Retype the lines from the first one in the records down to the line containing "(e tão internacional), é", counting both, and leave out any pictures.

MATERIALS PROVIDED section start

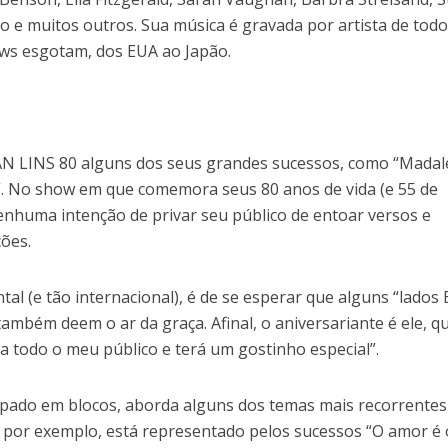
o e muitos outros. Sua música é gravada por artista de todo
ows esgotam, dos EUA ao Japão.
IVAN LINS 80 alguns dos seus grandes sucessos, como “Madal
”. No show em que comemora seus 80 anos de vida (e 55 de
nenhuma intenção de privar seu público de entoar versos e
ões.
 (e tão internacional), é de se esperar que alguns “lados 
também deem o ar da graça. Afinal, o aniversariante é ele, q
a todo o meu público e terá um gostinho especial”.
pado em blocos, aborda alguns dos temas mais recorrentes
, por exemplo, está representado pelos sucessos “O amor é 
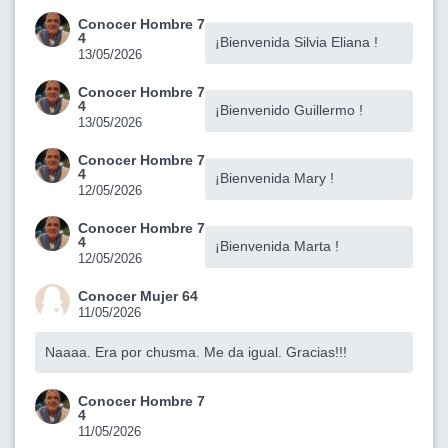
Conocer Hombre 7
4
¡Bienvenida Silvia Eliana !
13/05/2026
Conocer Hombre 7
4
¡Bienvenido Guillermo !
13/05/2026
Conocer Hombre 7
4
¡Bienvenida Mary !
12/05/2026
Conocer Hombre 7
4
¡Bienvenida Marta !
12/05/2026
Conocer Mujer 64
11/05/2026
Naaaa. Era por chusma. Me da igual. Gracias!!!
Conocer Hombre 7
4
11/05/2026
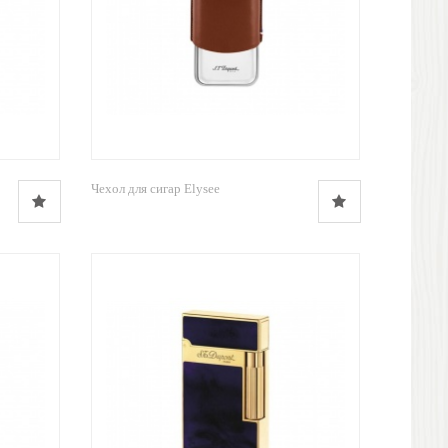
Чехол для сигар Elysee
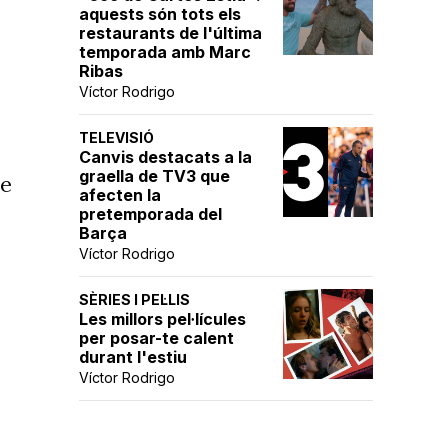
aquests són tots els
restaurants de l'última
temporada amb Marc
Ribas
Víctor Rodrigo
TELEVISIÓ
Canvis destacats a la
graella de TV3 que
de
afecten la
pretemporada del
Barça
Víctor Rodrigo
SÈRIES I PEL·LIS
Les millors pel·lícules
per posar-te calent
durant l'estiu
Víctor Rodrigo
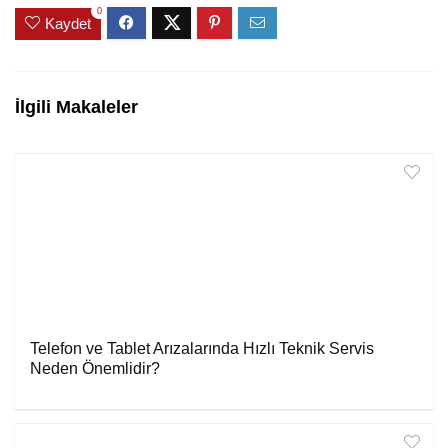
0
Kaydet
İlgili Makaleler
Telefon ve Tablet Arızalarında Hızlı Teknik Servis
Neden Önemlidir?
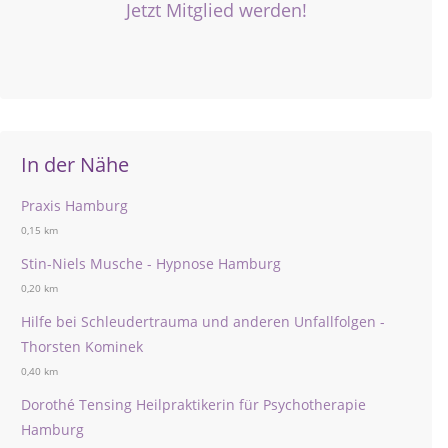
Jetzt Mitglied werden!
In der Nähe
Praxis Hamburg
0,15 km
Stin-Niels Musche - Hypnose Hamburg
0,20 km
Hilfe bei Schleudertrauma und anderen Unfallfolgen -
Thorsten Kominek
0,40 km
Dorothé Tensing Heilpraktikerin für Psychotherapie
Hamburg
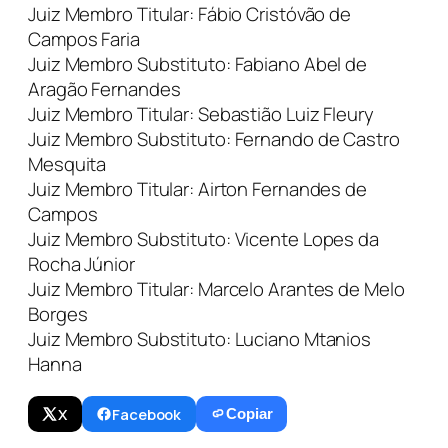
Juiz Membro Titular: Fábio Cristóvão de
Campos Faria
Juiz Membro Substituto: Fabiano Abel de
Aragão Fernandes
Juiz Membro Titular: Sebastião Luiz Fleury
Juiz Membro Substituto: Fernando de Castro
Mesquita
Juiz Membro Titular: Airton Fernandes de
Campos
Juiz Membro Substituto: Vicente Lopes da
Rocha Júnior
Juiz Membro Titular: Marcelo Arantes de Melo
Borges
Juiz Membro Substituto: Luciano Mtanios
Hanna
X
Facebook
Copiar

MATERIALS PROVIDED section end

» SOLUTION:
o e muitos outros. Sua música é gravada por artista de todo
ows esgotam, dos EUA ao Japão.
IVAN LINS 80 alguns dos seus grandes sucessos, como “Madal
”. No show em que comemora seus 80 anos de vida (e 55 de
nenhuma intenção de privar seu público de entoar versos e
ões.
 (e tão internacional), é de se esperar que alguns “lados 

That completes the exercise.